We Are Not Alone
Directed by Barry Kim
Looking for signs of life on "the Death Planet" can seem like a cosmic joke. The neverland stretching between Earth and Mars has seized 20 of the 36 spacecrafts that have been launched in the past four decades, sending them spiraling into infinite nothingness. Those probes that somehow manage to reach the red planet after spinning through 300 million miles of darkness still have to survive the "six minutes of terror"--a moment of impact when the Martian surface may destroy a lifetime of work. Knowing this, many space cowboys find it difficult to accept that some of NASA's $400-million rovers will explode before they even leave the Earth's stratosphere, never getting the chance to make a crash landing.
If you want to be an astro-scientist, you've got to be a profound optimist.
Gazing up at the vast sky above him, Steven Squyres looks like he fits the part. In IMAX's 20-minute short Mars 3-D, the Cornell University astronomy professor watches from the launch site as Spirit, one of the two rovers he helped to create, prepares for its voyage to Mars. As Squyres's wife and daughter look on, he fixes his eyes on his baby. "Come on, darlin'," he says to the rover. You can almost hear the whole country saying it with him: Come on.
"I think saying goodbye was emotional for him," says Mars executive producer Melissa Butts of Squyres's June 2003 parting with Spirit. Butts, whose introduction to the flask and beaker life came as production manager of the locally produced PBS science show Newton's Apple, developed an affection for Squyres's darlins while following the mission at the Kennedy Space Center. "Scientists become attached to the rovers. Soon they're referring to them as 'her' and 'she.' It's like they have personalities and lives of their own."
With their craning necks and ducklike bodies, the twin rovers Spirit and Opportunity wobble around the lab like curious toddlers investigating their surroundings. Of course, as soon as they land safely on Mars, we're reminded that these toddlers weigh 400 pounds each and can explore nearly as much territory in one day as their predecessor, Sojourner, covered in three months. Equipped with microscopes, spectrometers, drills, and eight cameras, these robotic geologists collect samples and photographs from Mars, helping to map out provinces that few non-scientists--save sci-fi movie buffs and acid-tripping college students--claim to have seen.

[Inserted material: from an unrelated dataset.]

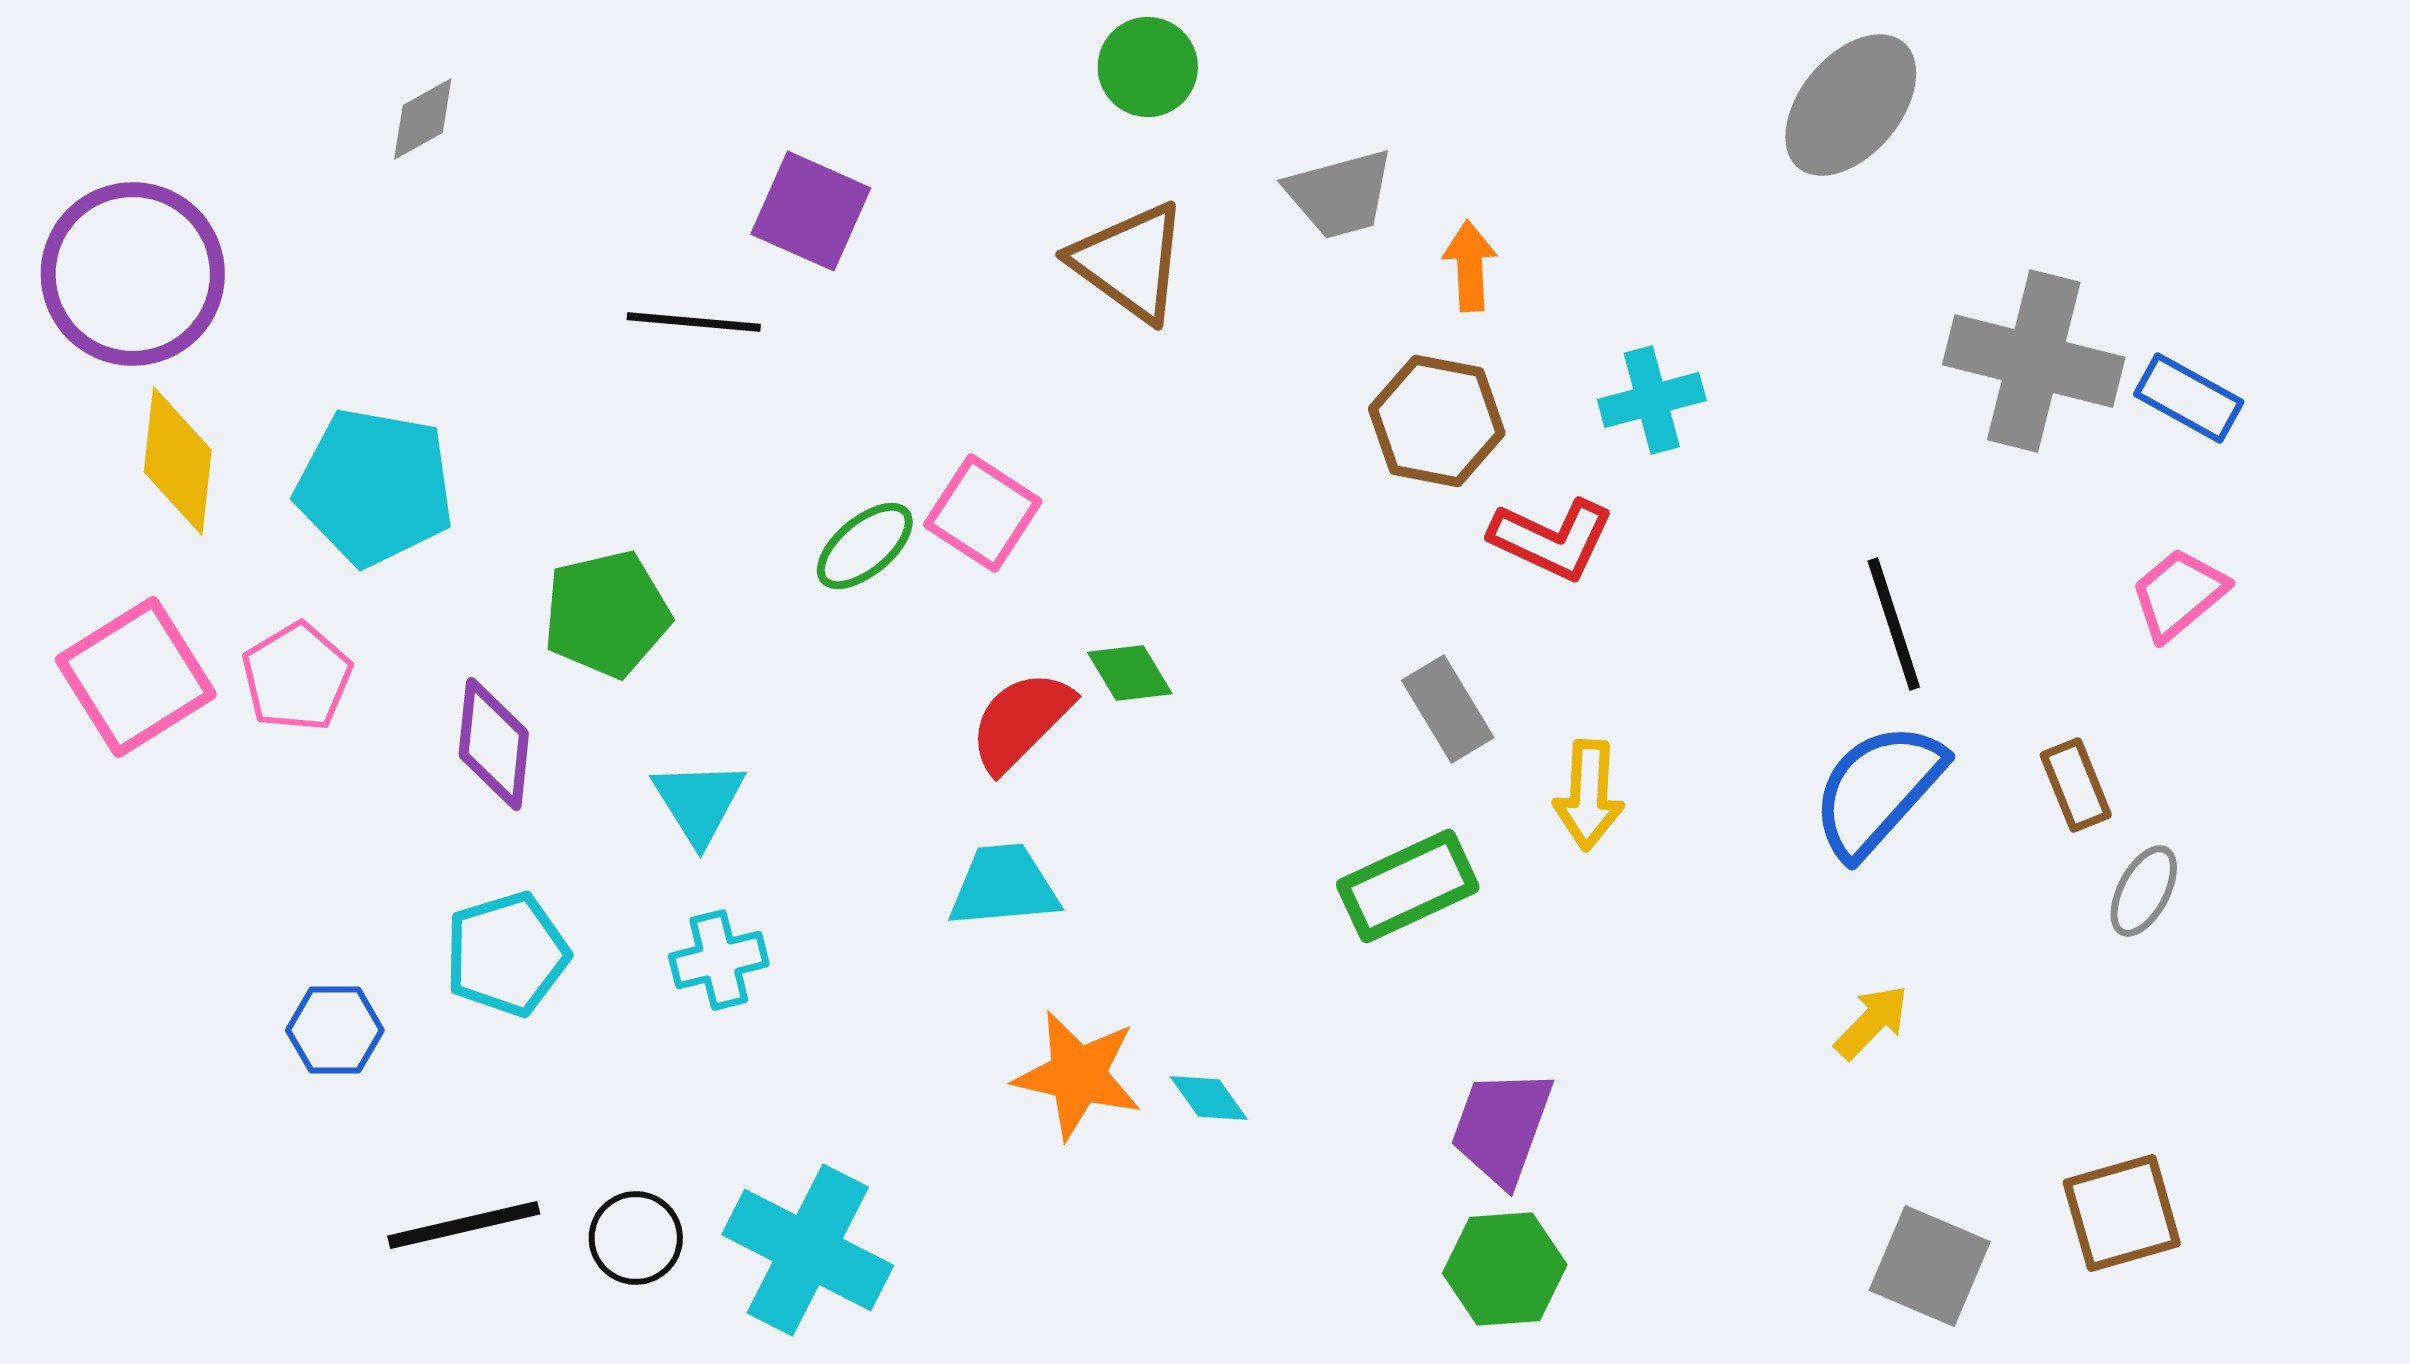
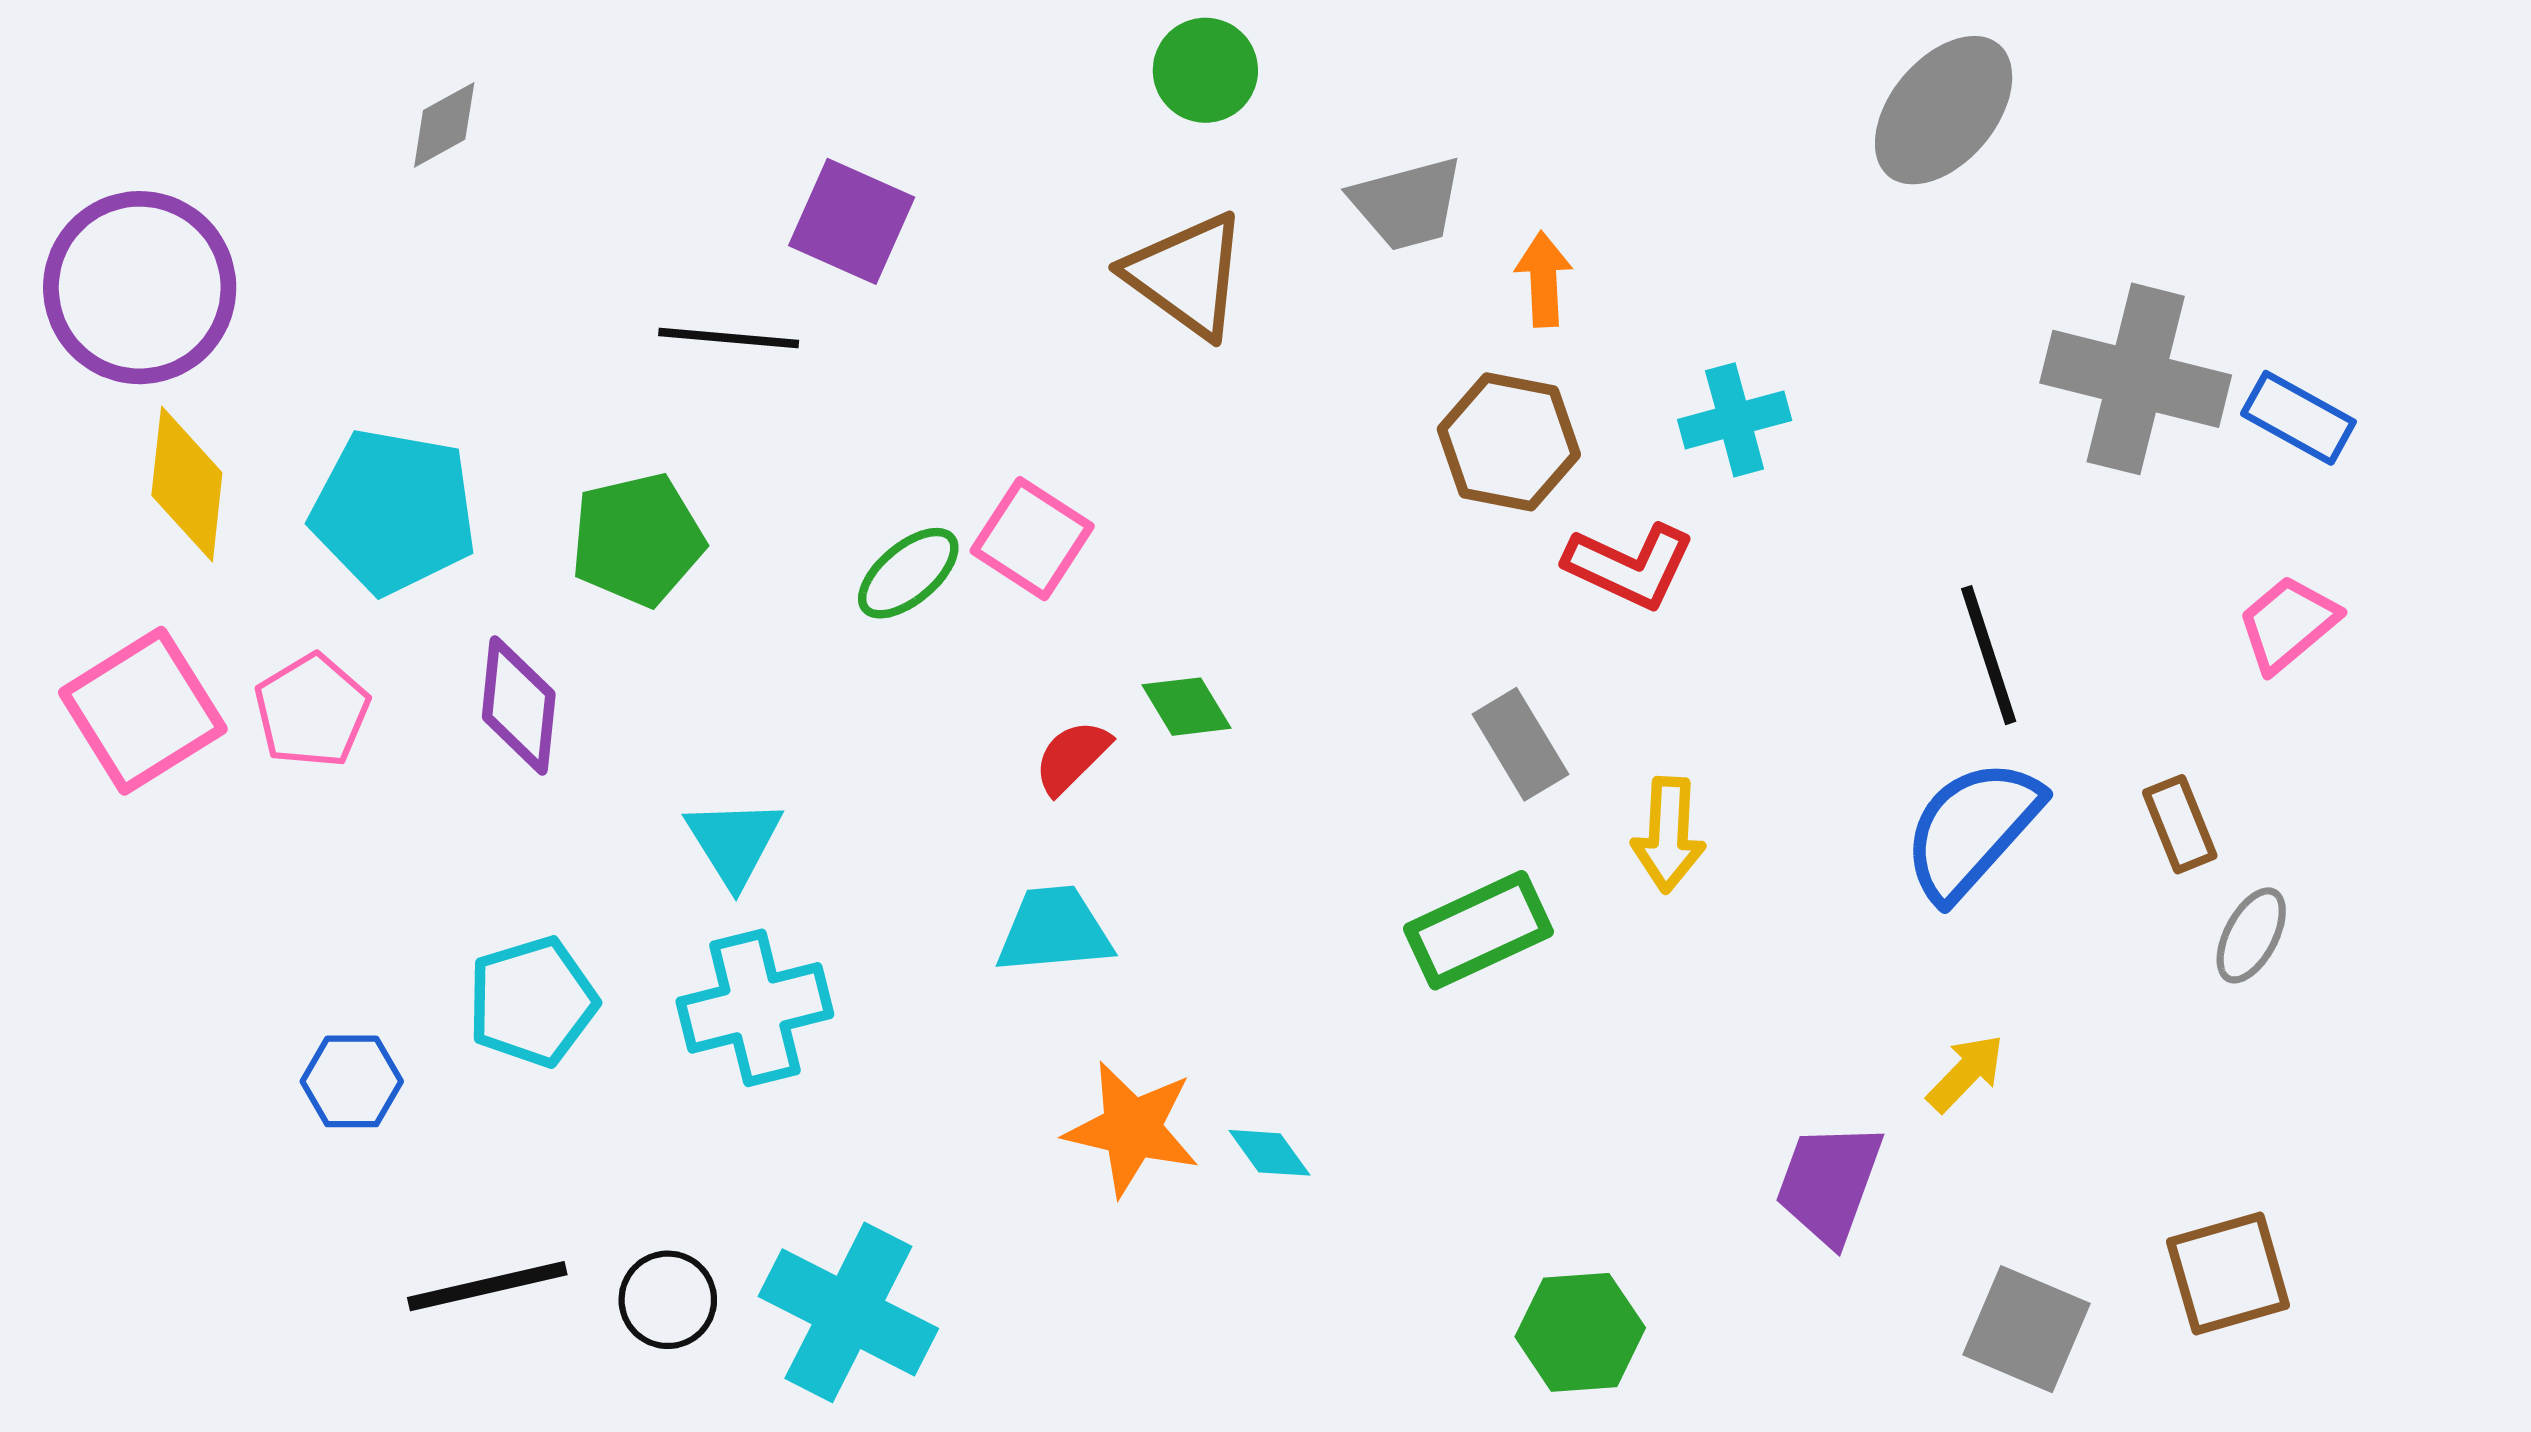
green pentagon: (607, 614) -> (637, 540), moved
red semicircle: (1021, 721) -> (1072, 757), size x0.7
purple diamond: (494, 744) -> (519, 706), moved
cyan cross: (719, 960) -> (755, 1008), size x1.5
purple trapezoid: (1502, 1127) -> (1829, 1183), moved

On the big screen for the first time, alternating between high-definition 2D and 3D, the rovers' footage zooms in on bluish mineral deposits, thirsty craters, and rust-colored surfaces etched in snaking, veinlike patterns that are scribbled across the planet like a written history. You can see the ghost of Mars hovering somewhere between the panoramic shots of cracked ground and jagged, burnt-orange peaks--images that could have been culled from Gerry, Gus Van Sant's existential ode to the American desert. At times, the Death Valley-like landscape in Mars seems to obscure the one essential difference in the way we compare our planet to its closest neighbors. On earth, water that has turned to dust makes the desert into a graveyard. On Mars, a watery grave that once existed could be proof of life.
"In a way, we're demystifying Mars," says Butts, who works for the Minneapolis-based production company Twist. "You're used to seeing animation and B movies of Mars, and then you actually see these images projected in 3D and there are no little green men running around. It's almost like you're standing there. You can stand in a desert with an incredibly mountainous region behind it and it looks like the desert on earth. That surprised me.
"Mars and Earth are roughly the same age," Butts points out. "There's this theory now that because Mars and Earth have been exchanging material for a while now, life on Earth may have formed from Mars."
She pauses for a moment, considering what this means. "That would make us all Martians," she says.
As the impact of that statement hits you, let your six minutes of terror begin.